» Task item: Set down, exactly and with nothing added, the lines running from the one that holds "Aplica correctamente la mascara de pestaña" to the final line of the records. Pictures stay out of the copy.

» Source records:

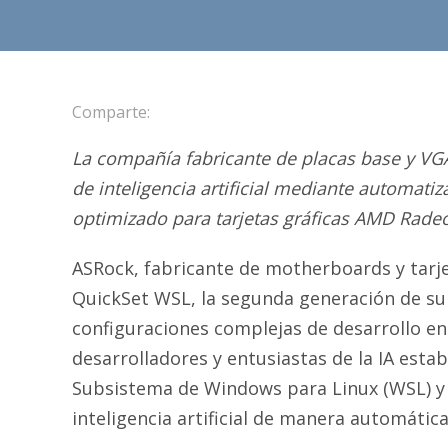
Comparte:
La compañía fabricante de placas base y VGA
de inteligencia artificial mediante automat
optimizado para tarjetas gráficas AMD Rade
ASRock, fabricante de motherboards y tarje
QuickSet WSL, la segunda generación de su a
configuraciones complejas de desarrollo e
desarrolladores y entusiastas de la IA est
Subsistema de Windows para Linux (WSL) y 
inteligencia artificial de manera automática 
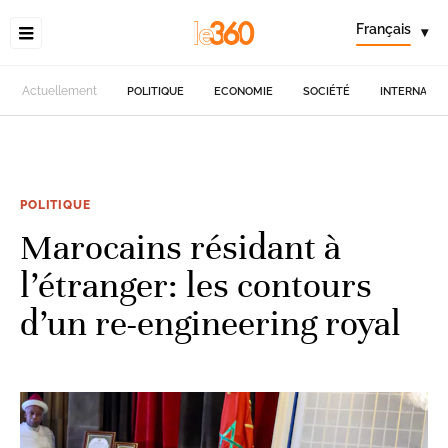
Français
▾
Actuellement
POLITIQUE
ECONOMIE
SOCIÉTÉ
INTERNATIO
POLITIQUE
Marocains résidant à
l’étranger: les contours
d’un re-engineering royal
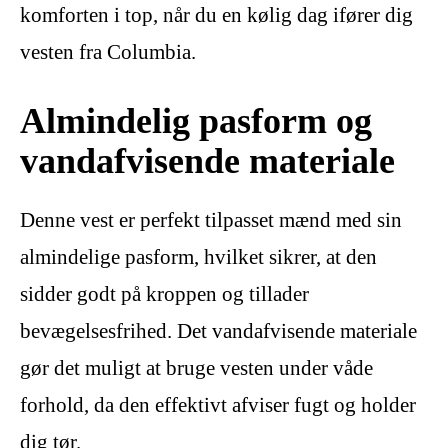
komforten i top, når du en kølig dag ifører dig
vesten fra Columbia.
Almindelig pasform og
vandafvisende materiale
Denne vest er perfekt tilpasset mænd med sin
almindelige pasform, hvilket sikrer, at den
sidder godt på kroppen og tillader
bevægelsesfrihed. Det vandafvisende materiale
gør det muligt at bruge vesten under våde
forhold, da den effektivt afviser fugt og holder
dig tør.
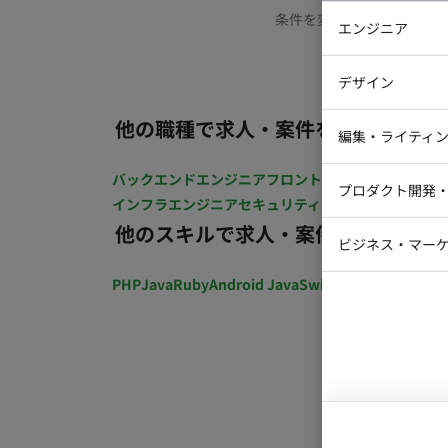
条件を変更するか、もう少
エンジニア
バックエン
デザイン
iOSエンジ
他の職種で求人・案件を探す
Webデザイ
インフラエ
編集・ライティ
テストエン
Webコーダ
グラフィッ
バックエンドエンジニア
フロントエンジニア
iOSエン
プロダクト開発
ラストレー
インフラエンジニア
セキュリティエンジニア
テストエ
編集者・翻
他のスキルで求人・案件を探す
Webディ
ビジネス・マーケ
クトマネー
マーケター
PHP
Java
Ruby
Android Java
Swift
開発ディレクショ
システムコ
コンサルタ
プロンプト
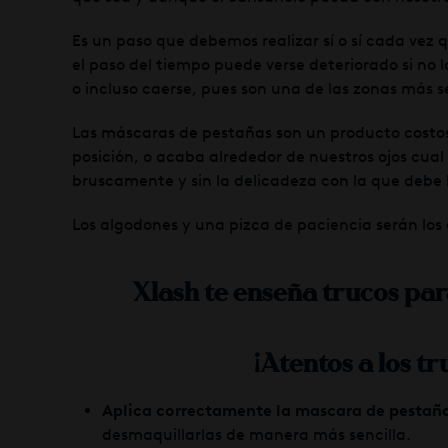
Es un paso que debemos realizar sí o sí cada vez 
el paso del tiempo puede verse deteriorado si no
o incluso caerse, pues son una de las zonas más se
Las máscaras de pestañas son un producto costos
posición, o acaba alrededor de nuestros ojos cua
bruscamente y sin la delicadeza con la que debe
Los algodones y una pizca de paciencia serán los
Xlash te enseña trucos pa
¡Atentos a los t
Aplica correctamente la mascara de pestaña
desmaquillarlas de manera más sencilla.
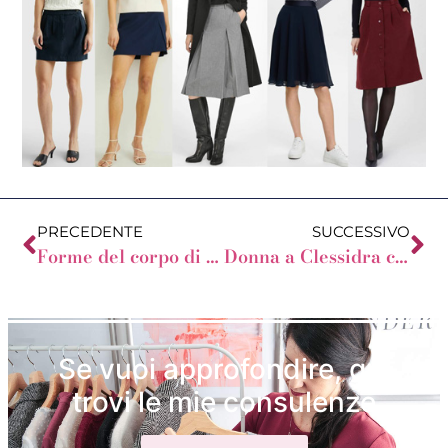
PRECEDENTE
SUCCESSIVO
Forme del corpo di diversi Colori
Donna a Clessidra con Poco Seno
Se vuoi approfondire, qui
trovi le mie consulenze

» Completed task:
Aplica correctamente la mascara de pestaña
desmaquillarlas de manera más sencilla.
PRECEDENTE
SUCCESSIVO
Forme del corpo di diversi Colori
Donna a Clessidra con Poco Seno
Se vuoi approfondire, qui
trovi le mie consulenze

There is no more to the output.